WHAT IS NEEDED:
The answer should be an exact repeat of the stretch of material below from the line containing "Загинув керівник пошукового" through the line containing "Made berharap kerja".

DATA EXCERPTS:
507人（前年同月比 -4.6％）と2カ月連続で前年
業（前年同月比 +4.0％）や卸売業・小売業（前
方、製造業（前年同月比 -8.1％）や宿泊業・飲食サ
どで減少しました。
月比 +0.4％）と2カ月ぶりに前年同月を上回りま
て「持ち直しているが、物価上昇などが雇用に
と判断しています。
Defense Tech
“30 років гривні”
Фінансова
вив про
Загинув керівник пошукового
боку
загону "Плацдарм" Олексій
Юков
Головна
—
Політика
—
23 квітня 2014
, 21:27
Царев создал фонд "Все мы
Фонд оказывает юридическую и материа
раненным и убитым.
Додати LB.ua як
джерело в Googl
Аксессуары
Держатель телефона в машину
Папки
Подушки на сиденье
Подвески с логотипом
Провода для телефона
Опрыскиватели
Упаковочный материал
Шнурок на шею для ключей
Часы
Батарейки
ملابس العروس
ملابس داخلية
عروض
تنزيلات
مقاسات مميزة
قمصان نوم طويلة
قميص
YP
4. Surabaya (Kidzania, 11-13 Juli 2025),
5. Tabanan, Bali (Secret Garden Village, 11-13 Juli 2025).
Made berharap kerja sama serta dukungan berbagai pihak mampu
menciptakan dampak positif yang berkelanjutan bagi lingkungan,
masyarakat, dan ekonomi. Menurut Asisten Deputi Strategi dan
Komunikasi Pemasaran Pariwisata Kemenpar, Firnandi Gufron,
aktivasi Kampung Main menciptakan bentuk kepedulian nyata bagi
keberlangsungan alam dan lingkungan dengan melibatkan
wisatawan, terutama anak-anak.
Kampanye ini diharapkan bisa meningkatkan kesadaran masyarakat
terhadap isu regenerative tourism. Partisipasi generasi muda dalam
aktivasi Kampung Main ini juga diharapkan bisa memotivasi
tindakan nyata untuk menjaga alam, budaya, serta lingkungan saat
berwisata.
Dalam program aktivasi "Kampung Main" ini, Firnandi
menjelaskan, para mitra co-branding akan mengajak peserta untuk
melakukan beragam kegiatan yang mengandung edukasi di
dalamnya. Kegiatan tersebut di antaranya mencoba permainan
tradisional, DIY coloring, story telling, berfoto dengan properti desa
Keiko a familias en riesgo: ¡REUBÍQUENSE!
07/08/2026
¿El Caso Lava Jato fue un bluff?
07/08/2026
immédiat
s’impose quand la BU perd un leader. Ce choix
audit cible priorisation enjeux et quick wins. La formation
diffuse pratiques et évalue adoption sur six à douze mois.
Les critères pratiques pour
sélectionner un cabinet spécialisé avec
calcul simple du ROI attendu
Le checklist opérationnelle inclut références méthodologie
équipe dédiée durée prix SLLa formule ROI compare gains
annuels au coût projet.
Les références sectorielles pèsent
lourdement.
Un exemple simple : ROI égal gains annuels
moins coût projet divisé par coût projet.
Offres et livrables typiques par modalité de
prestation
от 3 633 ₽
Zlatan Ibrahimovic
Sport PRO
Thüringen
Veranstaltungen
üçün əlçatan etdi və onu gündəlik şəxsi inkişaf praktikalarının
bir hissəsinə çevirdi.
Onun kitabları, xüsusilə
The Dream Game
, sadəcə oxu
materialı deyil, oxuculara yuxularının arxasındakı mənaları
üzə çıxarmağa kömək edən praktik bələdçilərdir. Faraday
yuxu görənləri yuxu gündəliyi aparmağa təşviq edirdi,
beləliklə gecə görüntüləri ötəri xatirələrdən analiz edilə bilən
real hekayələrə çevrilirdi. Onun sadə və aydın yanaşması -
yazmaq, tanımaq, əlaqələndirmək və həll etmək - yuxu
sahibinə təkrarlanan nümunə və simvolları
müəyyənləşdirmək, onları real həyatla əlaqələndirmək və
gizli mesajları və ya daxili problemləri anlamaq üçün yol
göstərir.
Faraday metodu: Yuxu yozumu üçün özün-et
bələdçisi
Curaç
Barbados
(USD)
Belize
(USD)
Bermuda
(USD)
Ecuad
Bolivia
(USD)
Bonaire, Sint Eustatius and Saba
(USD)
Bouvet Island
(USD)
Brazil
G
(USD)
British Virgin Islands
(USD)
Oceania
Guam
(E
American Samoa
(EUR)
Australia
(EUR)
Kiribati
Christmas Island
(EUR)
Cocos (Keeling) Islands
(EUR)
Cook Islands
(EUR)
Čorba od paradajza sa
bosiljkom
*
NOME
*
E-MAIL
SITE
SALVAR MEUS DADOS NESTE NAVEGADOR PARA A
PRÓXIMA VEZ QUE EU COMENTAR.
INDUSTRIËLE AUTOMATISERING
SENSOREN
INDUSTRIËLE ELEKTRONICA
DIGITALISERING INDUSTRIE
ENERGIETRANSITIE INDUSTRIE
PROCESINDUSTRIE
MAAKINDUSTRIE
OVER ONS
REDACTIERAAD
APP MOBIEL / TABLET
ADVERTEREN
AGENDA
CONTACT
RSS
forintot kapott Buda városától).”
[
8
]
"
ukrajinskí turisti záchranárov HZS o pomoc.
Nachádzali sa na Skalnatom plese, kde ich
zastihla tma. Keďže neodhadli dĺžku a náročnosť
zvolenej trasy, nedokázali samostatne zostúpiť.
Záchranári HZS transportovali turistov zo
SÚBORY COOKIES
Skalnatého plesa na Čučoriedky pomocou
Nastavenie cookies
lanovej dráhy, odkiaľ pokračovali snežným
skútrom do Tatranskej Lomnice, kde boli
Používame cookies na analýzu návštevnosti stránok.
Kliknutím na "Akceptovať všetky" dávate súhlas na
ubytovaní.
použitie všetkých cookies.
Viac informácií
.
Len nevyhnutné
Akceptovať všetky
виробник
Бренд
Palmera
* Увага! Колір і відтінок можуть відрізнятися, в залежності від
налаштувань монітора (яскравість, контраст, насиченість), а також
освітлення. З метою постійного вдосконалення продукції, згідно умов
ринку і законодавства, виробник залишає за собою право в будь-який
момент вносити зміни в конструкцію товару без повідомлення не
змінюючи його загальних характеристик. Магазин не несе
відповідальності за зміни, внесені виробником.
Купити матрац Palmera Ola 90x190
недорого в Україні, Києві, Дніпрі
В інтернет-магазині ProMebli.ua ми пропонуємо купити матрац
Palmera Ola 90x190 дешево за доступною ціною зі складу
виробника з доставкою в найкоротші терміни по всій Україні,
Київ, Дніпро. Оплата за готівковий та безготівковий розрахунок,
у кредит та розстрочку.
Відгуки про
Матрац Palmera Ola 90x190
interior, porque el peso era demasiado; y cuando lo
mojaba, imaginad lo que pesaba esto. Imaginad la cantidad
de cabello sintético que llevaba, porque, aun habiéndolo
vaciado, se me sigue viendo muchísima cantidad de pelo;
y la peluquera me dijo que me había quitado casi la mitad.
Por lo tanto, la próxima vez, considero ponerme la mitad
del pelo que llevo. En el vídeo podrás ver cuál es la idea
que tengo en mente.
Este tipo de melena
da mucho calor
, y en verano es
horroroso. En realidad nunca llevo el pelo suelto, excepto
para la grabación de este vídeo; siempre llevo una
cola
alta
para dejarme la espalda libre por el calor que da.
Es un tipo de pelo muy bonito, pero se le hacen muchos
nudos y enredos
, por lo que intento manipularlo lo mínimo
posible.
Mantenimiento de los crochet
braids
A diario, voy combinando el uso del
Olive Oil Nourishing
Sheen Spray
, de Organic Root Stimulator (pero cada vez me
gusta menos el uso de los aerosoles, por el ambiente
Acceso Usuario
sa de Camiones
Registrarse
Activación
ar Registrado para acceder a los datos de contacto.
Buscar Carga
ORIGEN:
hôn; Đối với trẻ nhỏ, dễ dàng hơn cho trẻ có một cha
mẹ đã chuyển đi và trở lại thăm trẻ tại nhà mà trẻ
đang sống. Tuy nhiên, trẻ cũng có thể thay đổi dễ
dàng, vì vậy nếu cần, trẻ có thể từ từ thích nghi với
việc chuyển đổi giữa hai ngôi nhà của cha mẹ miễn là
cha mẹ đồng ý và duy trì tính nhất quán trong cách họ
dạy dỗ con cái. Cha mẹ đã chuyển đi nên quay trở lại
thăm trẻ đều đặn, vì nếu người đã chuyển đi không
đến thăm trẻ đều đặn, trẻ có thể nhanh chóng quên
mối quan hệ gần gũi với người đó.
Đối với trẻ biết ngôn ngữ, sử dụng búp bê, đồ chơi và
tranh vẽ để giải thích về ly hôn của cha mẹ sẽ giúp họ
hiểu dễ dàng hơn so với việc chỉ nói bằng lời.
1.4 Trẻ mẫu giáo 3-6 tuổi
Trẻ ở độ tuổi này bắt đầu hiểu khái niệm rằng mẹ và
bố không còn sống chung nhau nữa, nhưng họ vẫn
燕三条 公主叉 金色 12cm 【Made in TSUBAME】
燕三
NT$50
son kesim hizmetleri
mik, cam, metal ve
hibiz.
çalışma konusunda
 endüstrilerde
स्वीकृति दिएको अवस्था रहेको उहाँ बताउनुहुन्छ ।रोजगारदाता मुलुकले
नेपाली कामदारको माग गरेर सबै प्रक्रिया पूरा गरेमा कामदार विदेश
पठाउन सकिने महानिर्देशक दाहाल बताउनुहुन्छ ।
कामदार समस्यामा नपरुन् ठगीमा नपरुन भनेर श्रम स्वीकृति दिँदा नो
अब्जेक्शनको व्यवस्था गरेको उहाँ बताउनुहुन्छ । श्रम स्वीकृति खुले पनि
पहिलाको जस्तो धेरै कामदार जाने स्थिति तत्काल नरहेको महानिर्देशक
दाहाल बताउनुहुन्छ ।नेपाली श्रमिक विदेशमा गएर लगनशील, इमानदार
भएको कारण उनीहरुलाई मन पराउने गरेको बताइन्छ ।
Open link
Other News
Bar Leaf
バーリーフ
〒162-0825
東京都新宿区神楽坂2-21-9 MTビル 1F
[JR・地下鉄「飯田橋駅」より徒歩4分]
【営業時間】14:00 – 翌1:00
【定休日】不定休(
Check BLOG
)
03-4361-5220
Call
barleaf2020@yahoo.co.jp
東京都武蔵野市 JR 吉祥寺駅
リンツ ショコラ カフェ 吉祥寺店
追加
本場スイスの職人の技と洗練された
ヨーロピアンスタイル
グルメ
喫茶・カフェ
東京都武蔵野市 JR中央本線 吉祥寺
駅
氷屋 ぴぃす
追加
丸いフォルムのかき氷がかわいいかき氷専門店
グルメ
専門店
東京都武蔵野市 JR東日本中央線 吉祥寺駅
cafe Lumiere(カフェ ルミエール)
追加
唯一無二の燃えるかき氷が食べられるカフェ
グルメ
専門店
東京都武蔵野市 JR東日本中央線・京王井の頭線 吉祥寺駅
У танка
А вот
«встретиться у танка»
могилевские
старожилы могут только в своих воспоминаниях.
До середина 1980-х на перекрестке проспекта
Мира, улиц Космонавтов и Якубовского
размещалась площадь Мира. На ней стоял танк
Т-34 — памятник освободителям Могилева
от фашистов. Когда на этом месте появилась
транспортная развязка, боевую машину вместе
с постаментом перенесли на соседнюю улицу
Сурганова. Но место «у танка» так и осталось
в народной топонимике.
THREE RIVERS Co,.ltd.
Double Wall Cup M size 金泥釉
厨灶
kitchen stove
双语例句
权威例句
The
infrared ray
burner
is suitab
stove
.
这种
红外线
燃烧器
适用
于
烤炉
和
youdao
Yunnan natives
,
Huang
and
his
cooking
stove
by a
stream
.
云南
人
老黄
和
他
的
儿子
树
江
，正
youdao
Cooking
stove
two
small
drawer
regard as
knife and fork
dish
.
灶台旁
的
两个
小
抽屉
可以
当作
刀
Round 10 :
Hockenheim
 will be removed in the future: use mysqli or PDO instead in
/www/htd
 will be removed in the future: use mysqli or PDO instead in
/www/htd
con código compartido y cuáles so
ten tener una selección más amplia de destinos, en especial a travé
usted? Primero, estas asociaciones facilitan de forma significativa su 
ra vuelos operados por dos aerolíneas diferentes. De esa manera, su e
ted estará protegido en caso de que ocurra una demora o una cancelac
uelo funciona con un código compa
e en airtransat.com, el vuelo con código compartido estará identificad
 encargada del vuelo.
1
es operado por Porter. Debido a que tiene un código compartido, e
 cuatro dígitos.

YOUR RESPONSE:
Загинув керівник пошукового
боку
загону "Плацдарм" Олексій
Юков
Головна
—
Політика
—
23 квітня 2014
, 21:27
Царев создал фонд "Все мы
Фонд оказывает юридическую и материа
раненным и убитым.
Додати LB.ua як
джерело в Googl
Аксессуары
Держатель телефона в машину
Папки
Подушки на сиденье
Подвески с логотипом
Провода для телефона
Опрыскиватели
Упаковочный материал
Шнурок на шею для ключей
Часы
Батарейки
ملابس العروس
ملابس داخلية
عروض
تنزيلات
مقاسات مميزة
قمصان نوم طويلة
قميص
YP
4. Surabaya (Kidzania, 11-13 Juli 2025),
5. Tabanan, Bali (Secret Garden Village, 11-13 Juli 2025).
Made berharap kerja sama serta dukungan berbagai pihak mampu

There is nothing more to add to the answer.